Cosa è e a cosa serve il contrassegno per la sosta e la circolazione di persone con disabilità?
Il contrassegno per disabili è un'autorizzazione rilasciata dal Comune di residenza che permette di sostare nelle aree destinate alle persone con disabilità e di circolare nelle Zone a traffico limitato (ZTL) e nelle corsie riservate ai mezzi di trasporto pubblico.
Il contrassegno rilasciato dal Comune di Capiago Intimiano, da esporre sul veicolo utilizzato dalla persona con disabilità, è di colore blu e è conforme al formato stabilito dall'Unione europea per il Contrassegno di Parcheggio per disabili e ha validità su tutto il territorio nazionale e nei Paesi membri dell'Unione europea.
I contrassegni di colore arancione, eventualmente rilasciati in precedenza, continuano a essere valido sino al 30 settembre 2015, termine entro il quale dovranno essere convertiti nel nuovo formato.
Il "Contrassegno di Parcheggio per disabili"  consente di:
•sostare nelle aree destinate alle persone con disabilità;
•sostare nelle aree di sosta riservate ai residenti (aree contrassegnate da strisce di colore giallo);
•sostare gratuitamente in ogni parcheggio pubblico a pagamento (aree delimitate da strisce di colore blu) -sono esclusi dalla sosta gratuita i parcheggi pubblici sotterranei;
•circolare nelle Zone a traffico limitato (ZTL) (in questo caso verificare preventivamente presso ogni Comune con Zone a traffico limitato le modalità di comunicazione dei dati del veicolo); 
•accedere gratuitamente ad Area C del Comune di Milano (accedere preventivamente al portale del Comune di Milano per le modalità di comunicazione dei dati del veicolo) .
Chi può richiedere il contrassegno?
Possono fare richiesta per ottenere il Pass "Parcheggio per disabili" le persone in possesso di uno dei seguenti documenti:
1) un  certificato rilasciato dall'ASL, Azienda Sanitaria Locale attestante una “capacità deambulatoria sensibilmente ridotta”
2) un verbale di invalidità con codice 05, 06, 08, 09 (Circolare Regionale del 25/06/2004, Prot. H1.2004.0036432)
3) un verbale di invalidità riportante una delle seguenti Leggi: L.18/1980 oppure L.508/1988 oppure L. 382/1970
4) un verbale di invalidità riportante la dicitura "sussistono i requisiti per il rilascio del contrassegno di parcheggio"
5) un verbale di invalidità riportante la dicitura "l’invalido è riconosciuto ai sensi dell’art. 381 del DPR N. 495/1992".
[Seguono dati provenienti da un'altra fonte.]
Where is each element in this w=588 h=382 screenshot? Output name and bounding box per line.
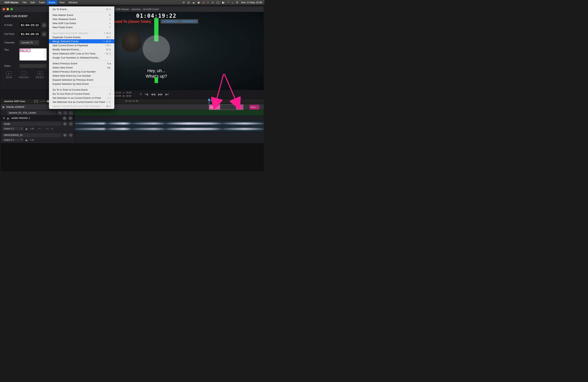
close-icon[interactable] bbox=[3, 8, 5, 10]
menu-item[interactable]: Split Current Event at Playhead^ ⌘ S bbox=[49, 43, 114, 47]
menu-item[interactable]: Select Next Event⌘▶ bbox=[49, 65, 114, 70]
punch-indicator bbox=[143, 35, 170, 63]
set-in-button[interactable]: ⟨|⟩ bbox=[42, 22, 47, 28]
go-to-start-button[interactable]: I◀ bbox=[145, 92, 148, 96]
mute-all-button[interactable]: M bbox=[63, 116, 67, 120]
wifi-icon[interactable]: ⌔ bbox=[228, 1, 229, 4]
menu-item[interactable]: Go To Event...⌘ G bbox=[49, 7, 114, 11]
set-out-button[interactable]: ⟨|⟩ bbox=[42, 32, 47, 37]
camera-icon[interactable]: ▪ bbox=[69, 111, 73, 115]
status-tray: ⇄ ◎ ☁︎ ◉ ⊞ ᚼ ⊙ ◯ ▮▸ ⌔ ⌕ ☰ Mon 13 May 16:… bbox=[183, 1, 262, 4]
clock[interactable]: Mon 13 May 16:06 bbox=[241, 1, 262, 4]
guide-track-lane[interactable] bbox=[75, 121, 264, 132]
menu-item[interactable]: Expand Selection by Previous Event bbox=[49, 78, 114, 82]
menu-window[interactable]: Window bbox=[66, 0, 79, 4]
menu-item[interactable]: Select Previous Event⌘◀ bbox=[49, 62, 114, 65]
grid-icon[interactable]: ⊞ bbox=[202, 1, 205, 4]
solo-button[interactable]: S bbox=[69, 122, 73, 126]
menu-item: New Event from DAW Selection⇧ ⌘ N bbox=[49, 31, 114, 35]
speaker-icon[interactable]: 🔈 bbox=[25, 127, 28, 130]
timelines-icon: ▭ bbox=[21, 71, 26, 76]
menu-item[interactable]: Go To In Point of Current EventI bbox=[49, 88, 114, 92]
db-readout: 0 dB bbox=[30, 139, 34, 141]
menu-edit[interactable]: Edit bbox=[29, 0, 37, 4]
menu-view[interactable]: View bbox=[57, 0, 66, 4]
cloud-icon[interactable]: ☁︎ bbox=[192, 1, 195, 4]
go-to-end-button[interactable]: ▶I bbox=[166, 92, 168, 96]
menu-item[interactable]: Set Selection Out as Current Event's Out… bbox=[49, 100, 114, 104]
project-tab[interactable]: ★PROJECT bbox=[35, 71, 44, 79]
svg-line-1 bbox=[224, 74, 237, 104]
solo-button[interactable]: S bbox=[69, 133, 73, 137]
menu-item[interactable]: New Flutter EventF bbox=[49, 25, 114, 29]
app-name[interactable]: ADR Master bbox=[4, 1, 19, 4]
loop-button[interactable]: ↻ bbox=[140, 92, 142, 96]
cue-event-panel: ADR CUE EVENT In Point: 01:04:19:22 ⟨|⟩ … bbox=[1, 12, 49, 90]
menu-event[interactable]: Event bbox=[47, 0, 57, 4]
user-icon[interactable]: ◯ bbox=[216, 1, 219, 4]
menu-track[interactable]: Track bbox=[37, 0, 47, 4]
solo-all-button[interactable]: S bbox=[68, 116, 73, 120]
out-point-field[interactable]: 01:04:20:15 bbox=[19, 31, 41, 37]
menu-item[interactable]: Merge Selected Events⌥ ⌘ M bbox=[49, 39, 114, 43]
output-select[interactable]: Output 1-2⇕ bbox=[2, 138, 24, 142]
bluetooth-icon[interactable]: ᚼ bbox=[207, 1, 209, 4]
sync-icon[interactable]: ⇄ bbox=[183, 1, 185, 4]
cue-id-overlay: LEONARD022-LEONARD023 bbox=[161, 19, 198, 23]
control-center-icon[interactable]: ☰ bbox=[236, 1, 238, 4]
menu-file[interactable]: File bbox=[21, 0, 29, 4]
mute-button[interactable]: M bbox=[63, 133, 67, 137]
menu-item[interactable]: New ADR Cue EventA bbox=[49, 21, 114, 25]
mute-button[interactable]: M bbox=[63, 122, 67, 126]
menu-item[interactable]: Duplicate Current Events⌘ D bbox=[49, 35, 114, 39]
solo-button[interactable]: S bbox=[63, 111, 67, 115]
battery-icon[interactable]: ▮▸ bbox=[222, 1, 225, 4]
cue-text-value: Hey, uh... bbox=[20, 49, 30, 52]
video-track-lane[interactable] bbox=[75, 110, 264, 116]
menu-item[interactable]: Send Selected ADR Cues to Pro Tools^ ⌘ O bbox=[49, 52, 114, 56]
forward-button[interactable]: ▶▶ bbox=[158, 92, 163, 96]
grace-track-lane[interactable] bbox=[75, 132, 264, 143]
disclosure-triangle-icon[interactable]: ▼ bbox=[3, 117, 5, 120]
character-select[interactable]: Leonard To ⇕ bbox=[20, 40, 39, 45]
pan-right[interactable]: > 100 bbox=[43, 127, 50, 130]
menu-item[interactable]: Select Next Event by Cue Number bbox=[49, 74, 114, 78]
mute-button[interactable]: M bbox=[58, 111, 62, 115]
menu-item[interactable]: Expand Selection by Next Event bbox=[49, 82, 114, 86]
output-select[interactable]: Output 1-2⇕ bbox=[2, 127, 24, 130]
menu-item: Update Current Event from DAW Selection⌘… bbox=[49, 104, 114, 108]
disclosure-triangle-icon[interactable]: ▶ bbox=[3, 106, 5, 108]
menu-item[interactable]: Select Previous Event by Cue Number bbox=[49, 70, 114, 74]
zoom-icon[interactable] bbox=[10, 8, 13, 10]
notes-field[interactable] bbox=[20, 64, 47, 68]
minimize-icon[interactable] bbox=[7, 8, 9, 10]
visual-events-label: VISUAL EVENTS bbox=[6, 106, 24, 108]
waveform-icon[interactable]: ┃┃┃ bbox=[34, 100, 39, 103]
in-point-label: In Point: bbox=[4, 24, 19, 26]
speaker-icon[interactable]: 🔈 bbox=[25, 138, 28, 141]
menu-item[interactable]: Assign Cue Numbers to Selected Events... bbox=[49, 56, 114, 60]
cue-text-field[interactable]: Hey, uh... bbox=[20, 48, 47, 61]
chevron-updown-icon: ⇕ bbox=[36, 42, 37, 43]
dial-icon[interactable]: ◎ bbox=[188, 1, 189, 4]
pan-left[interactable]: < 100 bbox=[36, 127, 42, 130]
guide-track-header: Guide M S Output 1-2⇕ 🔈 0 dB < 100 > 100… bbox=[1, 121, 75, 132]
search-icon[interactable]: ⌕ bbox=[232, 1, 233, 4]
timelines-tab[interactable]: ▭TIMELINES bbox=[19, 71, 29, 79]
menu-item[interactable]: Go To Out Point of Current EventO bbox=[49, 92, 114, 96]
zoom-slider[interactable] bbox=[40, 101, 49, 102]
menu-item[interactable]: Set Selection In as Current Event's In P… bbox=[49, 96, 114, 100]
video-track-name[interactable]: Jasmine_R1_V18_Locked bbox=[7, 111, 56, 115]
menu-item[interactable]: New Marker EventM bbox=[49, 13, 114, 17]
grace-track-name[interactable]: GRACE00033_01 bbox=[2, 133, 61, 137]
circle-icon[interactable]: ◉ bbox=[198, 1, 200, 4]
guide-track-name[interactable]: Guide bbox=[2, 122, 61, 126]
menu-item[interactable]: New Streamer EventS bbox=[49, 17, 114, 21]
play-status-icon[interactable]: ⊙ bbox=[211, 1, 214, 4]
menu-item[interactable]: Modify Selected Events...⌘ M bbox=[49, 47, 114, 52]
in-point-field[interactable]: 01:04:19:22 bbox=[19, 22, 41, 28]
panel-title: ADR CUE EVENT bbox=[4, 15, 47, 18]
cue-clip[interactable]: How's... bbox=[250, 105, 259, 109]
media-tab[interactable]: ▸MEDIA bbox=[6, 71, 12, 79]
rewind-button[interactable]: ◀◀ bbox=[151, 92, 155, 96]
La richiesta può essere presentata personalmente o da una persona munita di delega scritta e copia di documento di identità della persona con disabilità.
Il richiedente deve essere in possesso di un documento di identità in originale e in fotocopia da allegare alla domanda.
Come fare per richiedere il rilascio del contrassegno?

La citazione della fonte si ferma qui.